L’économie de marché est fondée sur un émiettement des risques et un phénomène continu de dispersion du capital. Ce n’est rien d’autre que la fameuse “main invisible” esquissée par l’économiste écossais Adam Smith. La société anonyme (SA) reflète d’ailleurs cet éparpillement de l’incertitude.
L’actionnariat de l’entreprise structure un cheminement évolutionniste qui le voit se transformer en permanence, selon les forces du marché et le profil de risques des investisseurs. Adam Smith postulait que la croissance économique est un processus continu et endogène, qui s’autoalimente. Mais il y a plus. Le postulat de l’entreprise est que les risques d’un de ses protagonistes doivent être limités. En effet, il n’y aurait pas de circulation du capital si un des acteurs de la chaîne de son transfert devait subir un risque d’appauvrissement illimité.
Comment cela se traduit-il ? Du côté du passif de l’entreprise, l’actionnaire voit sa perte limitée à sa mise de fonds. Au pire, un créancier ne récupérera pas ses avoirs. Du côté de l’actif, le débiteur sera, lui aussi, limité à rembourser ce dont il est redevable. La clé de voûte du système est l’abolition de prison pour dettes, c’est-à-dire l’absence de punition carcérale pour l’insolvabilité. La limite de la sanction du débiteur se trouve dans le maintien de sa liberté. Cette orientation n’est pas anodine, puisqu’un débiteur emprisonné ne pourrait pas travailler à rembourser sa dette.

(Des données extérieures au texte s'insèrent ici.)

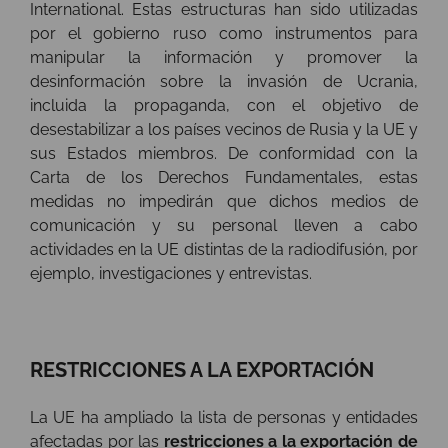
International. Estas estructuras han sido utilizadas
por el gobierno ruso como instrumentos para
manipular la información y promover la
desinformación sobre la invasión de Ucrania,
incluida la propaganda, con el objetivo de
desestabilizar a los países vecinos de Rusia y la UE y
sus Estados miembros. De conformidad con la
Carta de los Derechos Fundamentales, estas
medidas no impedirán que dichos medios de
comunicación y su personal lleven a cabo
actividades en la UE distintas de la radiodifusión, por
ejemplo, investigaciones y entrevistas.
RESTRICCIONES A LA EXPORTACIÓN
La UE ha ampliado la lista de personas y entidades
afectadas por las
restricciones a la exportación de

D’ailleurs, historiquement, l’emprisonnement pour dettes était à la charge du créancier. L’incarcération n’entraîne, en effet, aucun profit dans l’hypothèse où le débiteur est insolvable. Elle peut, au mieux, convaincre le débiteur solvable d’honorer ses engagements. Celui-ci doit donc être libre afin de trouver les moyens de rembourser. Il doit donc recouvrer la liberté de mouvement qui lui est nécessaire pour se mettre en quête des moyens de rembourser. Et ce n’est pas tout : l’absence de prison pour dettes est le reflet, à une échelle plus personnelle, de la limitation des pertes du créancier et de l’actionnaire.

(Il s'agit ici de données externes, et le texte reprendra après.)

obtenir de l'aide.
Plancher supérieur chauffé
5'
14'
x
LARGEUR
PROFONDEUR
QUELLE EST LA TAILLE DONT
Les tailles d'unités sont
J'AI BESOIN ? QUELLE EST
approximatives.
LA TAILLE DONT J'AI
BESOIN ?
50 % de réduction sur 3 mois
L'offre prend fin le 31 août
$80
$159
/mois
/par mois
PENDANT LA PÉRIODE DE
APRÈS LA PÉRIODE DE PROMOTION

Pourtant, il n’en fut pas toujours ainsi. Jusqu’à son abolition en 1867, la “contrainte par corps” fut, en France, comme dans la plupart des pays européens et comme c’est encore le cas parfois aux États-Unis par exemple, le mode normal de coercition des débiteurs qui n’honoraient pas leurs engagements.
La prison pour dettes apparaît au Moyen Âge, au moment où le développement progressif des arts et métiers suscite des échanges commerciaux (et donc des relations financières plus strictes) plus denses que ce qu’exigent les communautés agricoles. Mais le crédit ne concerne pas que les commerçants. L’endettement médiéval est un phénomène massif qui n’est pas le monopole de professionnels. Il concerne tous les acteurs économiques et tous les niveaux de la société : marchands, artisans, mais aussi paysans qui empruntent et prêtent couramment pour financer leurs activités ou valoriser leurs capitaux.
Il est vraisemblable que la possibilité offerte aux créanciers de recourir à la contrainte publique favorisa la prolifération des relations d’endettement. C’est, en effet, la démocratisation du recours au crédit qui poussa les pouvoirs publics à encadrer son utilisation par des mesures coercitives destinées à assurer la confiance des créanciers. Dans les pays européens, la prison pour dettes ne fut abolie qu’à la fin du XIXe siècle, c’est-à-dire au moment où la société anonyme commença à se développer.
Bizarrement, l’Église s’accommoda de la prison pour dettes, alors qu’elle aurait dû s’y opposer pour des raisons morales. Elle dut probablement conjuguer les contraintes civiles et mercantiles de l’époque. L’Église a toujours dit qu’il fallait payer ses dettes : “En vérité, tu ne sortiras de là que tu n’aies payé le dernier sou” (Matthieu 5, 25).
Quoi qu’il en soit, ces temps sont loin et on ne va plus en prison pour dette. Cette abolition contribua probablement au développement du commerce… sachant que les procédures de faillite existent depuis longtemps. À Nice, au Moyen Âge, le débiteur présentait un plan possible de remboursement partiel, approuvé par les édiles. Puis le failli se présentait sur la place publique, baissait ses chausses et tapait ses fesses trois fois de suite sur une pierre ad hoc en disant : “Je ne dois plus rien, je tape du cul”. Il était quitte de ses dettes, en dehors du plan.
Cette pierre des faillis se trouvait sous la loge du Sénat. Aujourd’hui encore, en niçois, l’expression utilisée couramment pour parler de faillite est “picà dóu cuòu”, frapper du cul.